Le patron de PSA, Carlos Tavares, se félicite dans Les Echos d’avoir racheté Opel. La marque allemande est redevenue bénéficiaire. C’est une bonne surprise ?

Un miracle, même, nous dit le journaliste Julien Dupont-Calbo. Le constructeur français a acheté Opel il y a juste un an, et lancé son plan de redressement il y a huit mois. L’objectif était de 2% de marge opérationnelle en 2020. Or le compteur affiche déjà 5% à la mi-2018. Tavares a mis les gaz et a presque remboursé son acquisition.  

C’est d’autant plus spectaculaire que General Motors n’avait pas réussi à tirer un dollar de sa filiale allemande depuis le début du siècle. Le boss de PSA aurait-il une recette secrète ? La réponse est terriblement ennuyeuse : « réduire les coûts fixes, les coûts variables, et améliorer les prix de vente », explique Tavares, qui ajoute aussi, histoire de bien recadrer les poètes, qu’il « ne s’agit pas d’un plan philosophique à 30 ans ». Lui, il préfère piloter en surveillant tous les jours un tableur Excel de 1.000 lignes. Normal, pour le patron qui se vante d'être un « psychopathe de la performance » – ça file les chocottes. Il a déroulé sa méthode pour Opel, comme il l’a fait auparavant chez PSA. Avec succès.

Ce redressement d’Opel, une étape importante pour PSA

Tavares avait encore des choses à prouver après avoir quitté Renault pour devenir le patron dans la maison d’en face. La première étape a été le sauvetage de PSA. Rappelez-vous, il a fallu qu’un investisseur chinois et l’État français montent au capital pour sauver le groupe, il y a quatre ans.

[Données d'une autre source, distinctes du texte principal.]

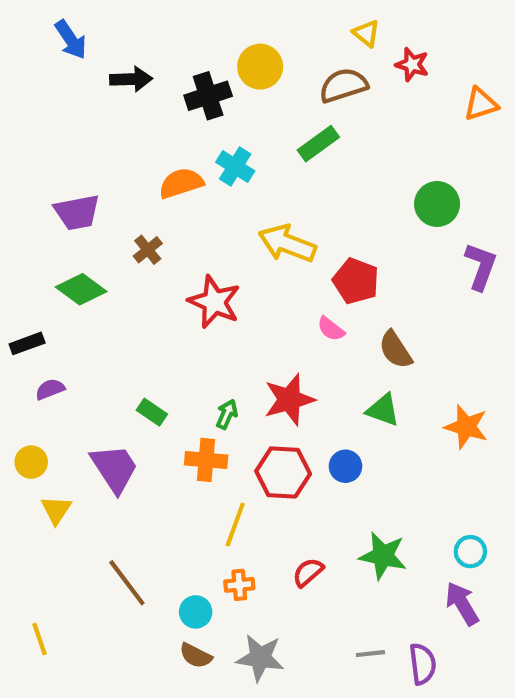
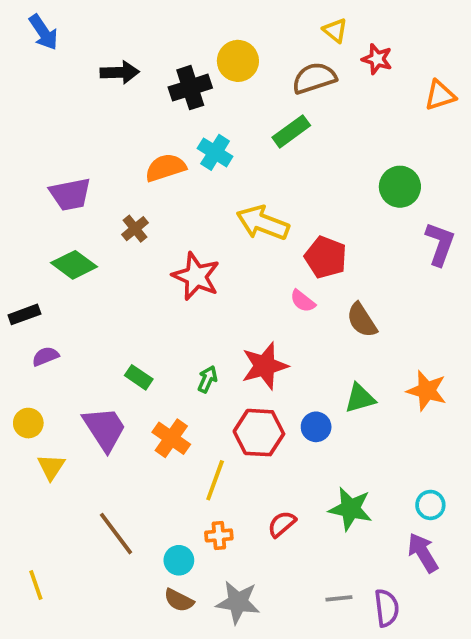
blue arrow: (71, 40) -> (44, 32), moved
green triangle: (383, 410) -> (360, 398), moved, turned -36
orange cross: (206, 460) -> (171, 438), moved, turned 30

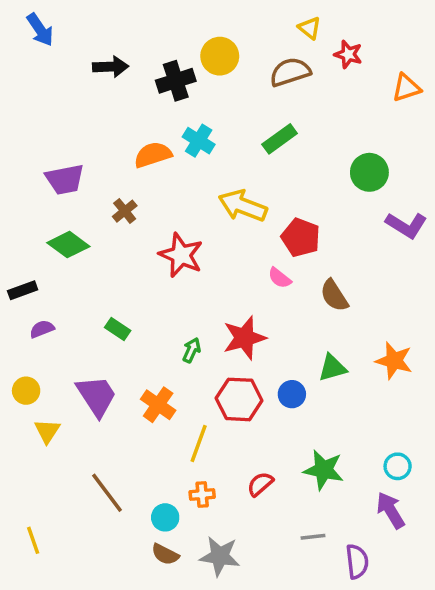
green rectangle: (291, 131) -> (280, 139), moved
purple L-shape: (440, 244) -> (406, 225), turned 102
green rectangle: (139, 377) -> (118, 329), moved
gray line: (339, 598) -> (313, 537), moved

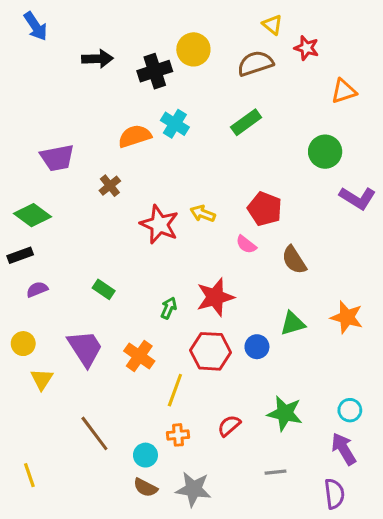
orange triangle: (406, 88) -> (344, 91), moved
yellow arrow: (243, 206) -> (203, 214), moved, size x0.6
green diamond: (68, 245) -> (32, 215), moved
purple semicircle: (357, 561) -> (334, 494), moved

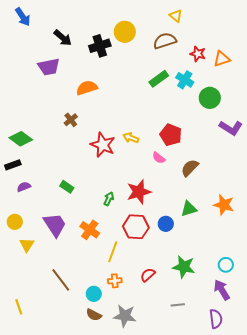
red star: (306, 48) -> (198, 54), moved
black arrow: (97, 59) -> (63, 38), turned 42
cyan cross: (175, 124) -> (185, 80), moved
purple trapezoid: (57, 158) -> (49, 67), moved
brown semicircle: (294, 260) -> (190, 168), turned 78

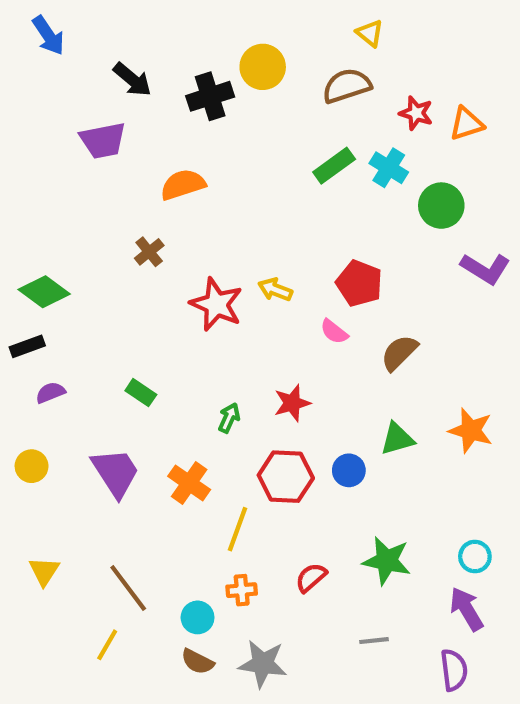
red star: (139, 192) -> (292, 403), size x0.7
yellow triangle: (27, 245) -> (44, 571), moved
yellow line: (19, 307) -> (107, 645), moved, turned 49

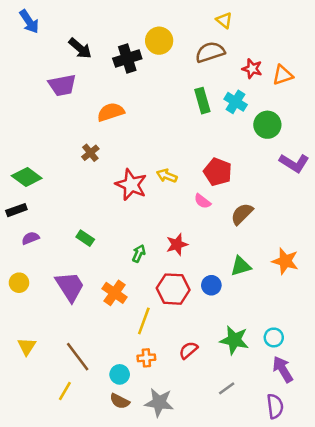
green rectangle: (334, 166) -> (202, 101), turned -70
cyan circle: (475, 557) -> (274, 337), moved
gray line: (374, 641) -> (227, 388), turned -30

Les voitures ne se vendaient plus, trop de milieu de gamme alors que les acheteurs voulaient soit du luxe, soit du low cost. 

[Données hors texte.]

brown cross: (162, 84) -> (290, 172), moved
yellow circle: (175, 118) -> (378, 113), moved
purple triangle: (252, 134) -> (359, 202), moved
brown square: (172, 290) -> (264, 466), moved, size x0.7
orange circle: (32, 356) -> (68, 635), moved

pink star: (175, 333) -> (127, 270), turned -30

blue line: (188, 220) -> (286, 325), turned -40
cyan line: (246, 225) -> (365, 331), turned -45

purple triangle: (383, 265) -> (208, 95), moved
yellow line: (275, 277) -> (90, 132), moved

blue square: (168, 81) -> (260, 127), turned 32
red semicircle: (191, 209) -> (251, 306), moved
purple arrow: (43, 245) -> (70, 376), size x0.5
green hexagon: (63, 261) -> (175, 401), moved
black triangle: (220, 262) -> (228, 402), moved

Le cauchemar est presque oublié. D’abord, l’économie est repartie, les gens achètent de tout. Ensuite, PSA est monté en gamme. Les marchés s’esbaudissent devant une marge opérationnelle à l’allemande : 8,5%, du jamais vu. D’où la deuxième étape : l’expansion. Après avoir avalé Opel, PSA construit 4 millions de véhicules par an, au lieu de 3 millions. Cette première brique montre qu’on peut bâtir encore plus grand.  Est-ce l’étape mégalo ? Tavares s’en défend. L’objectif, ce n’est pas de grossir, c’est de moins dépendre du marché européen. Il ne faudrait pas s’empâter et s’assoupir, à l’heure des voitures volantes, électriques, autonomes, et autres fantasmagories.